For the Talkclassical best videogame soundtrack award we are voting the fourth track of the competition: https://www.talkclassical.com/75313-fountain-dreams.html

In this discussion I'll post the Ukrainan National Anthem. Do you like it? See the poll.


----------



## ORigel (May 7, 2020)

It serves its purpose (especially to Ukranians familiar with the music), but is rather generic so I voted "good" because I'm feeling a little generous.


----------



## mbhaub (Dec 2, 2016)

As a tune it's pretty bland. It sure is getting played a lot. I'm playing two upcoming July 4th pops concerts and it on each program. In one case along with 1812!


----------



## MatthewWeflen (Jan 24, 2019)

I was leaning "meh" but when the brass comes in around 2:20 it really elevates it.
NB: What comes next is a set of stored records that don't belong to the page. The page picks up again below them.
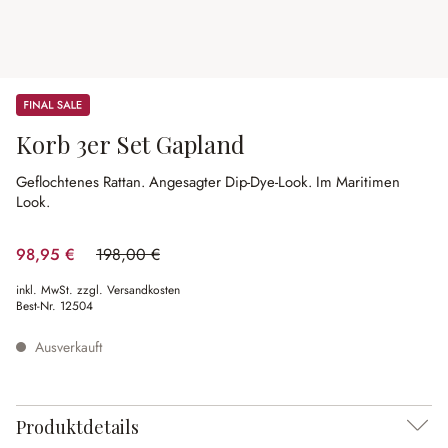
Sale
Korb 3er Set Gapland
Geflochtenes Rattan.
Angesagter Dip-Dye-Look.
Im Maritimen
Look.
98,95 €
198,00 €
(50.03% gespart)
inkl. MwSt. zzgl. Versandkosten
Best-Nr.
12504
Ausverkauft
Produktdetails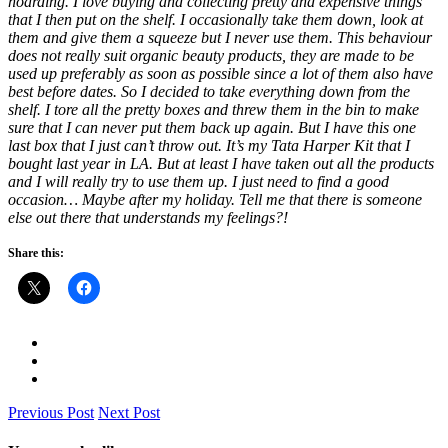
hoarding. I love buying and collecting pretty and expensive things
that I then put on the shelf. I occasionally take them down, look at
them and give them a squeeze but I never use them. This behaviour
does not really suit organic beauty products, they are made to be
used up preferably as soon as possible since a lot of them also have
best before dates. So I decided to take everything down from the
shelf. I tore all the pretty boxes and threw them in the bin to make
sure that I can never put them back up again. But I have this one
last box that I just can’t throw out. It’s my Tata Harper Kit that I
bought last year in LA. But at least I have taken out all the products
and I will really try to use them up. I just need to find a good
occasion… Maybe after my holiday. Tell me that there is someone
else out there that understands my feelings?!
Share this:
Previous Post
Next Post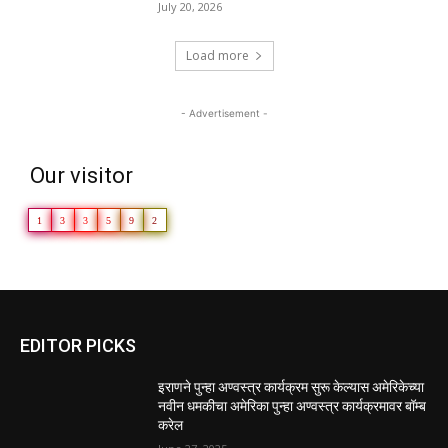
July 20, 2026
Load more
- Advertisement -
Our visitor
1
3
3
5
9
2
EDITOR PICKS
इराणने पुन्हा अण्वस्त्र कार्यक्रम सुरू केल्यास अमेरिकेच्या
नवीन धमकीचा अमेरिका पुन्हा अण्वस्त्र कार्यक्रमावर बॉम्ब
करेल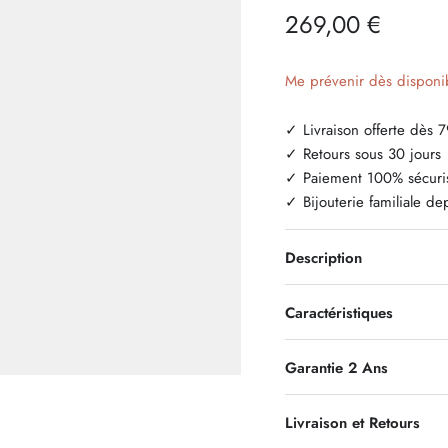
269,00 €
Me prévenir dès disponib
✓ Livraison offerte dès 
✓ Retours sous 30 jours
✓ Paiement 100% sécuri
✓ Bijouterie familiale d
Description
Caractéristiques
Garantie 2 Ans
Livraison et Retours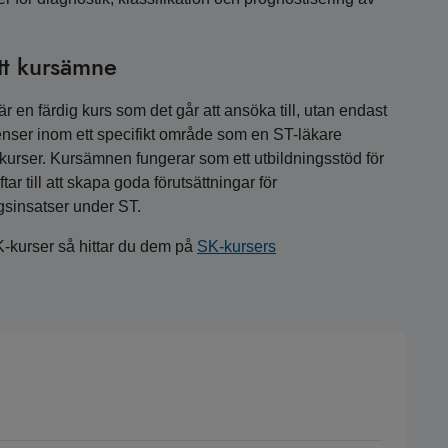
tt kursämne
 en färdig kurs som det går att ansöka till, utan endast
nser inom ett specifikt område som en ST-läkare
a kurser. Kursämnen fungerar som ett utbildningsstöd för
r till att skapa goda förutsättningar för
gsinsatser under ST.
K-kurser så hittar du dem på
SK-kursers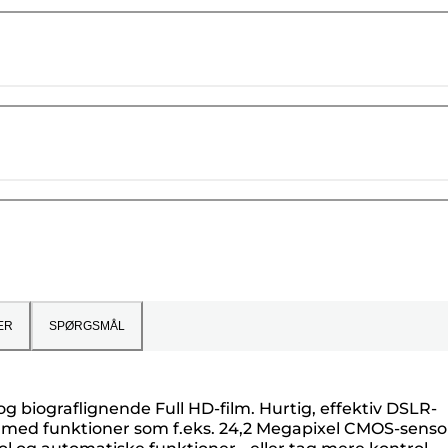
ER
SPØRGSMÅL
g biograflignende Full HD-film. Hurtig, effektiv DSLR-
t, med funktioner som f.eks. 24,2 Megapixel CMOS-senso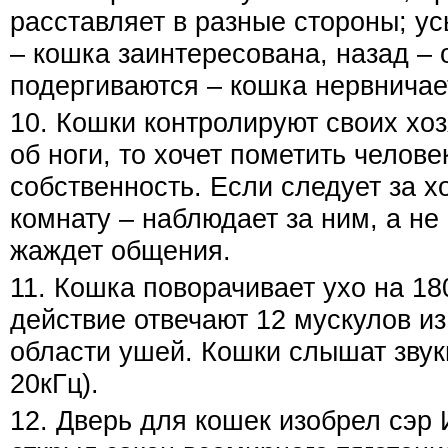
расставляет в разные стороны; у
– кошка заинтересована, назад – 
подергиваются – кошка нервничае
10. Кошки контролируют своих хоз
об ноги, то хочет пометить челове
собственность. Если следует за х
комнату – наблюдает за ним, а не
жаждет общения.
11. Кошка поворачивает ухо на 180
действие отвечают 12 мускулов из
области ушей. Кошки слышат звуки
20кГц).
12. Дверь для кошек изобрел сэр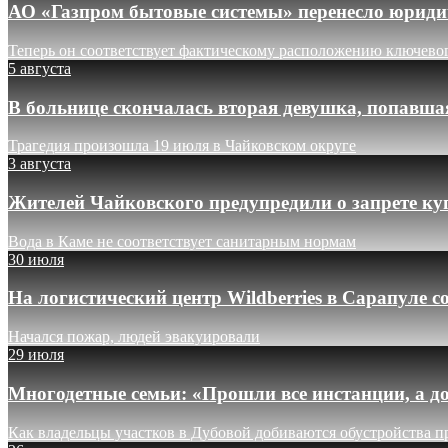
АО «Газпром бытовые системы» перенесло юридич
Теперь он соответствует фактическому расположению ключево
5 августа
В больнице скончалась вторая девушка, попавша
Трагедия произошла 19 июля в Чайковском округе
3 августа
Жителей Чайковского предупредили о запрете ку
Вода в Каме не соответствует санитарным нормам
30 июля
На логистический центр Wildberries в Сарапуле
Начался пожар, людей эвакуировали
29 июля
Многодетные семьи: «Прошли все инстанции, а до
Как владельцы участков в Дубовой добиваются обустройства п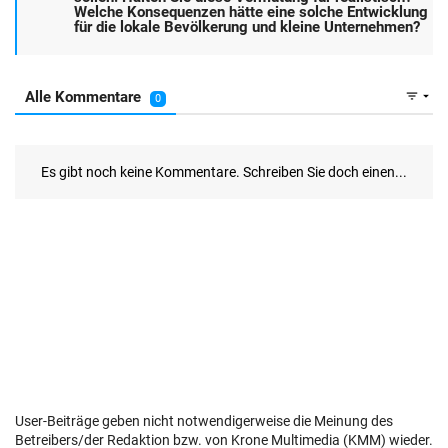
User-Beiträge geben nicht notwendigerweise die Meinung des
Betreibers/der Redaktion bzw. von Krone Multimedia (KMM) wieder.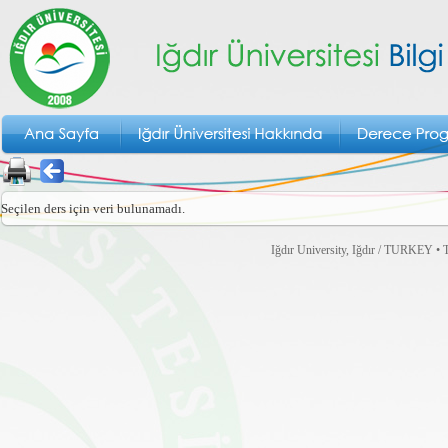
Seçilen ders için veri bulunamadı.
Iğdır University, Iğdır / TURKEY • T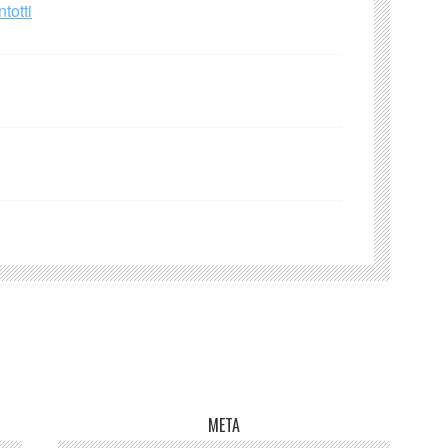
totti
META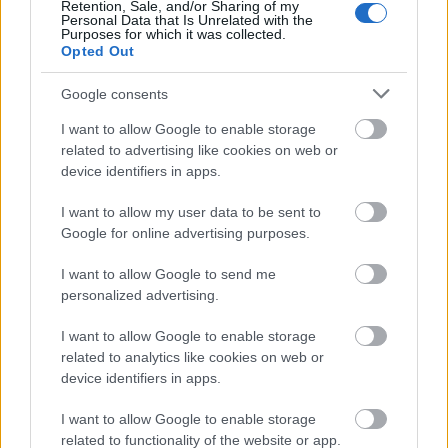
Retention, Sale, and/or Sharing of my
– Minulla on kova energialataus kisoihin. On
Personal Data that Is Unrelated with the
intoa kilpailla, Nousiainen kertoi.
Purposes for which it was collected.
Opted Out
Edellisen kunnon kisansa hän hiihti SM-
Google consents
laduilla. Lisäksi hän testasi virettään Anjalan
I want to allow Google to enable storage
Liiton seuramestaruuskisoissa, joissa hän oli
related to advertising like cookies on web or
puolisonsa Mona-Liisa Malvalehdon kanssa
device identifiers in apps.
kuokkimassa ennen MM-kisareissua.
I want to allow my user data to be sent to
Google for online advertising purposes.
MM-kisojen kotiin jääväksi varahiihtäjäksi
nimettyä Iivo Niskasta ei tuoda pikakyydillä
I want to allow Google to send me
Italiaan, vaikka keskiviikkoiselta 15
personalized advertising.
kilometriltä jääkin yksi paikka käyttämättä.
Niskanen kaatui sunnuntaina Inarissa
I want to allow Google to enable storage
related to analytics like cookies on web or
Skandinavia-cupin kisassa ja satutti jalkaansa.
device identifiers in apps.
(STT)
I want to allow Google to enable storage
related to functionality of the website or app.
I vote solidly "good."


----------



## HansZimmer (11 mo ago)

MatthewWeflen said:


> when the brass comes in around 2:20 it really elevates it. I vote solidly "good."


I agree. Thanks for your feedback.


----------



## Art Rock (Nov 28, 2009)

*This thread is for discussing the Ukranian anthem, not for discussing moderator actions. If you want to discuss those, you can start a conversation with one of us. Several posts have been deleted.*


----------